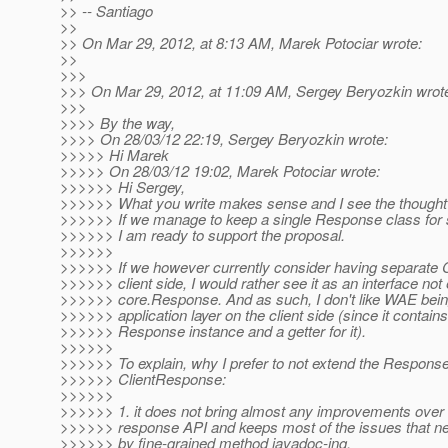
>> -- Santiago
>>
>> On Mar 29, 2012, at 8:13 AM, Marek Potociar wrote:
>>
>>>
>>> On Mar 29, 2012, at 11:09 AM, Sergey Beryozkin wrot
>>>
>>>> By the way,
>>>> On 28/03/12 22:19, Sergey Beryozkin wrote:
>>>>> Hi Marek
>>>>> On 28/03/12 19:02, Marek Potociar wrote:
>>>>>> Hi Sergey,
>>>>>> What you write makes sense and I see the thought 
>>>>>> If we manage to keep a single Response class for s
>>>>>> I am ready to support the proposal.
>>>>>>
>>>>>> If we however currently consider having separate 
>>>>>> client side, I would rather see it as an interface not
>>>>>> core.Response. And as such, I don't like WAE being 
>>>>>> application layer on the client side (since it contains
>>>>>> Response instance and a getter for it).
>>>>>>
>>>>>> To explain, why I prefer to not extend the Response
>>>>>> ClientResponse:
>>>>>>
>>>>>> 1. it does not bring almost any improvements ove
>>>>>> response API and keeps most of the issues that ne
>>>>>> by fine-grained method javadoc-ing.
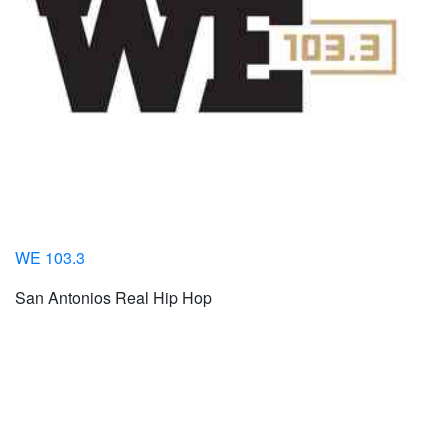
WE 103.3
San Antonios Real Hip Hop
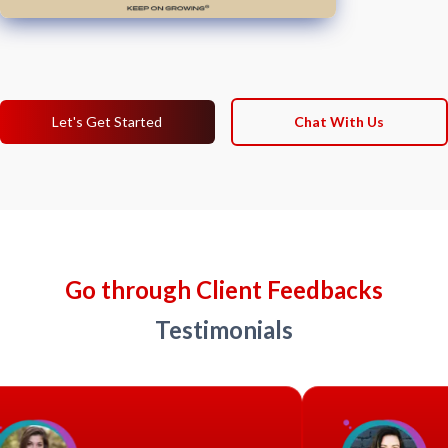
Let's Get Started
Chat With Us
Go through Client Feedbacks
Testimonials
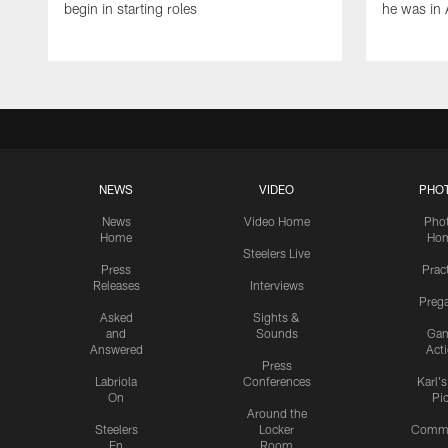
begin in starting roles
he was in 
NEWS
VIDEO
PHO
News
Video Home
Pho
Home
Ho
Steelers Live
Press
Prac
Releases
Interviews
Preg
Asked
Sights &
and
Sounds
Ga
Answered
Act
Press
Labriola
Conferences
Karl'
On
Pi
Around the
Steelers
Locker
Commu
En
Room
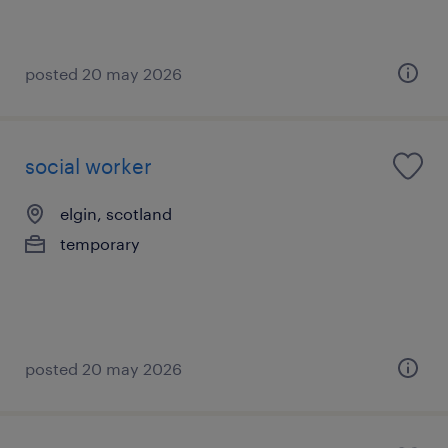
posted 20 may 2026
social worker
elgin, scotland
temporary
posted 20 may 2026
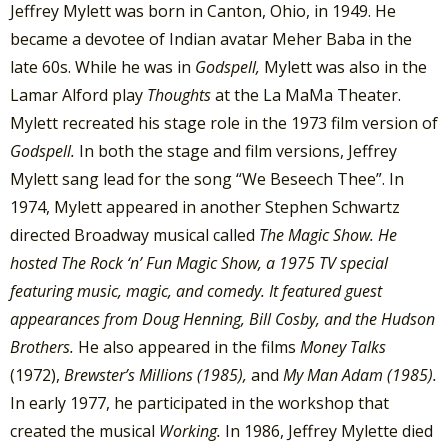
Jeffrey Mylett was born in Canton, Ohio, in 1949. He
became a devotee of Indian avatar Meher Baba in the
late 60s. While he was in
Godspell,
Mylett was also in the
Lamar Alford play
Thoughts
at the La MaMa Theater.
Mylett recreated his stage role in the 1973 film version of
Godspell.
In both the stage and film versions, Jeffrey
Mylett sang lead for the song “We Beseech Thee”. In
1974, Mylett appeared in another Stephen Schwartz
directed Broadway musical called
The Magic Show. He
hosted The Rock ‘n’ Fun Magic Show, a 1975 TV special
featuring music, magic, and comedy. It featured guest
appearances from Doug Henning, Bill Cosby, and the Hudson
Brothers.
He also appeared in the films
Money Talks
(1972),
Brewster’s Millions
(1985),
and
My Man Adam (1985).
In early 1977, he participated in the workshop that
created the musical
Working.
In 1986, Jeffrey Mylette died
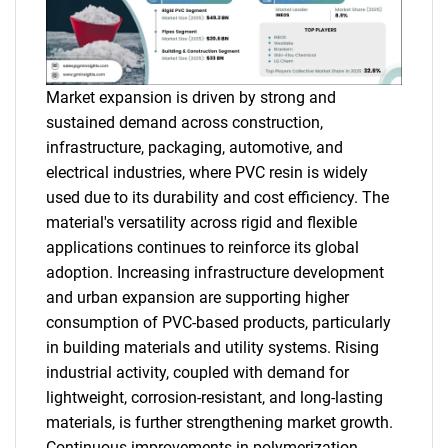
Market expansion is driven by strong and
sustained demand across construction,
infrastructure, packaging, automotive, and
electrical industries, where PVC resin is widely
used due to its durability and cost efficiency. The
material's versatility across rigid and flexible
applications continues to reinforce its global
adoption. Increasing infrastructure development
and urban expansion are supporting higher
consumption of PVC-based products, particularly
in building materials and utility systems. Rising
industrial activity, coupled with demand for
lightweight, corrosion-resistant, and long-lasting
materials, is further strengthening market growth.
Continuous improvements in polymerization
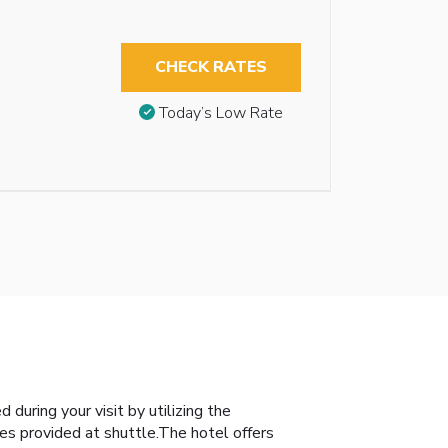
CHECK RATES
Today’s Low Rate
during your visit by utilizing the
es provided at shuttle.The hotel offers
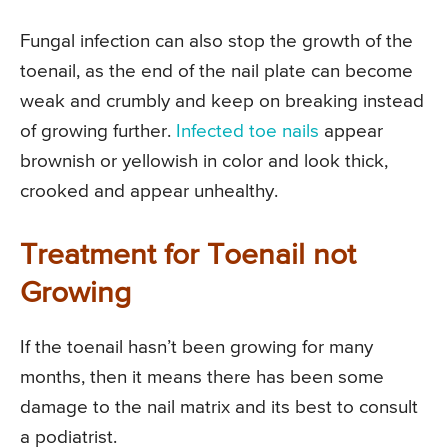
Fungal infection can also stop the growth of the
toenail, as the end of the nail plate can become
weak and crumbly and keep on breaking instead
of growing further.
Infected toe nails
appear
brownish or yellowish in color and look thick,
crooked and appear unhealthy.
Treatment for Toenail not
Growing
If the toenail hasn’t been growing for many
months, then it means there has been some
damage to the nail matrix and its best to consult
a podiatrist.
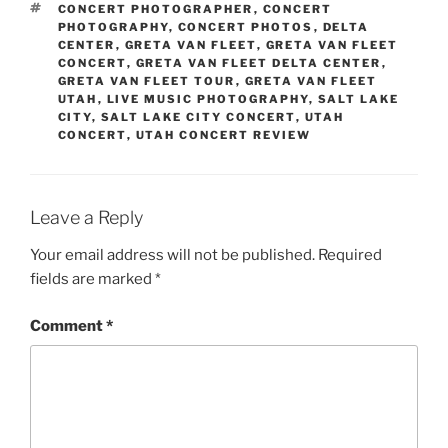
CONCERT PHOTOGRAPHER
,
CONCERT
PHOTOGRAPHY
,
CONCERT PHOTOS
,
DELTA
CENTER
,
GRETA VAN FLEET
,
GRETA VAN FLEET
CONCERT
,
GRETA VAN FLEET DELTA CENTER
,
GRETA VAN FLEET TOUR
,
GRETA VAN FLEET
UTAH
,
LIVE MUSIC PHOTOGRAPHY
,
SALT LAKE
CITY
,
SALT LAKE CITY CONCERT
,
UTAH
CONCERT
,
UTAH CONCERT REVIEW
Leave a Reply
Your email address will not be published.
Required
fields are marked
*
Comment
*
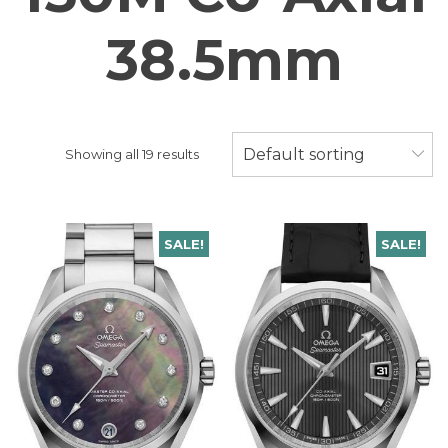
38.5mm
Default sorting
Showing all 19 results
SALE!
SALE!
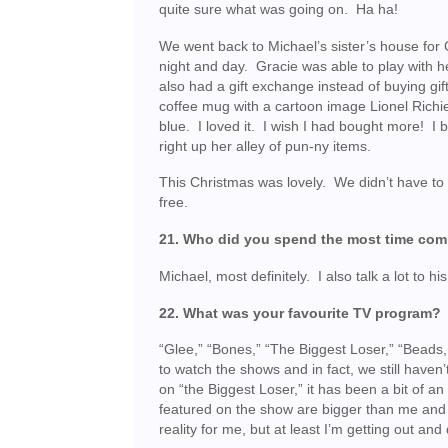
quite sure what was going on. Ha ha!
We went back to Michael’s sister’s house for 
night and day. Gracie was able to play with he
also had a gift exchange instead of buying gi
coffee mug with a cartoon image Lionel Rich
blue. I loved it. I wish I had bought more! I 
right up her alley of pun-ny items.
This Christmas was lovely. We didn’t have to
free.
21. Who did you spend the most time co
Michael, most definitely. I also talk a lot to hi
22. What was your favourite TV program?
“Glee,” “Bones,” “The Biggest Loser,” “Beads
to watch the shows and in fact, we still have
on “the Biggest Loser,” it has been a bit of a
featured on the show are bigger than me and ar
reality for me, but at least I’m getting out an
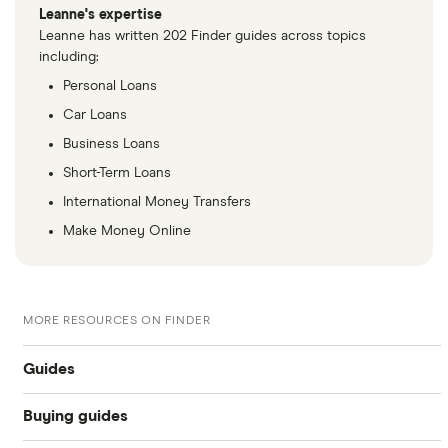
Leanne's expertise
Leanne has written 202 Finder guides across topics
including:
Personal Loans
Car Loans
Business Loans
Short-Term Loans
International Money Transfers
Make Money Online
MORE RESOURCES ON FINDER
Guides
Buying guides
Compare car loans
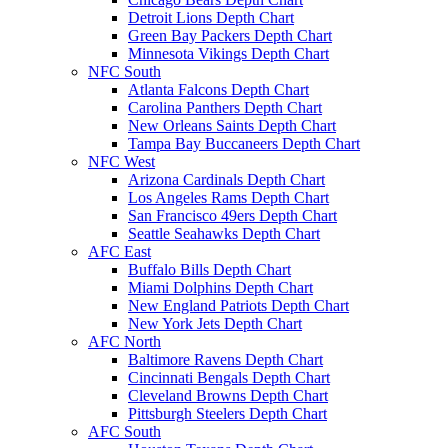
Detroit Lions Depth Chart
Green Bay Packers Depth Chart
Minnesota Vikings Depth Chart
NFC South
Atlanta Falcons Depth Chart
Carolina Panthers Depth Chart
New Orleans Saints Depth Chart
Tampa Bay Buccaneers Depth Chart
NFC West
Arizona Cardinals Depth Chart
Los Angeles Rams Depth Chart
San Francisco 49ers Depth Chart
Seattle Seahawks Depth Chart
AFC East
Buffalo Bills Depth Chart
Miami Dolphins Depth Chart
New England Patriots Depth Chart
New York Jets Depth Chart
AFC North
Baltimore Ravens Depth Chart
Cincinnati Bengals Depth Chart
Cleveland Browns Depth Chart
Pittsburgh Steelers Depth Chart
AFC South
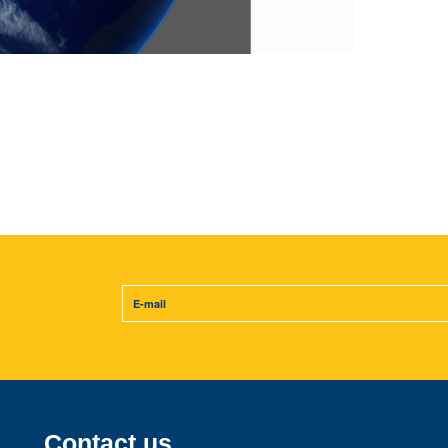
Contact us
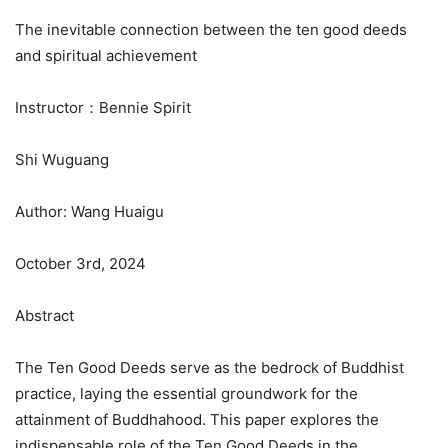
The inevitable connection between the ten good deeds
and spiritual achievement
Instructor：Bennie Spirit
Shi Wuguang
Author: Wang Huaigu
October 3rd, 2024
Abstract
The Ten Good Deeds serve as the bedrock of Buddhist
practice, laying the essential groundwork for the
attainment of Buddhahood. This paper explores the
indispensable role of the Ten Good Deeds in the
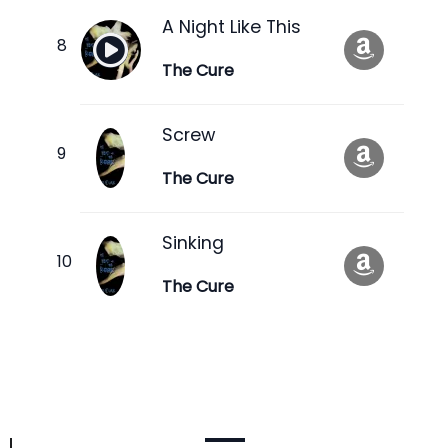
A Night Like This
The Cure
Screw
The Cure
Sinking
The Cure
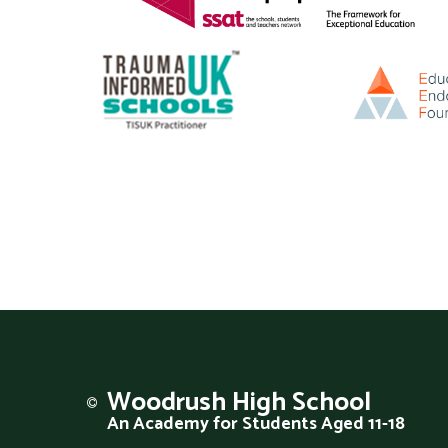
Woodrush
High School
An Academy for Students Aged 11-18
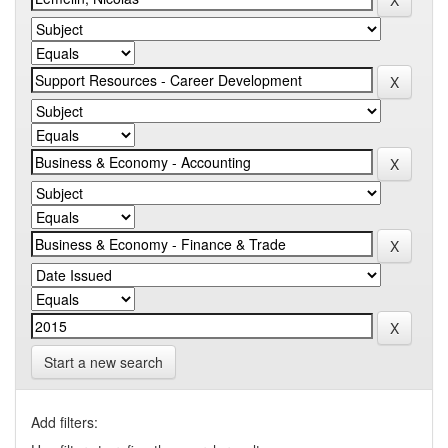
Start a new search
Add filters:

--

* WORK TO BE COMPLETED: Pick out every line above that holds the word "Money" and copy it.

* SOLUTION FOR THIS TASK:
Money Talks
International Money Transfers
Make Money Online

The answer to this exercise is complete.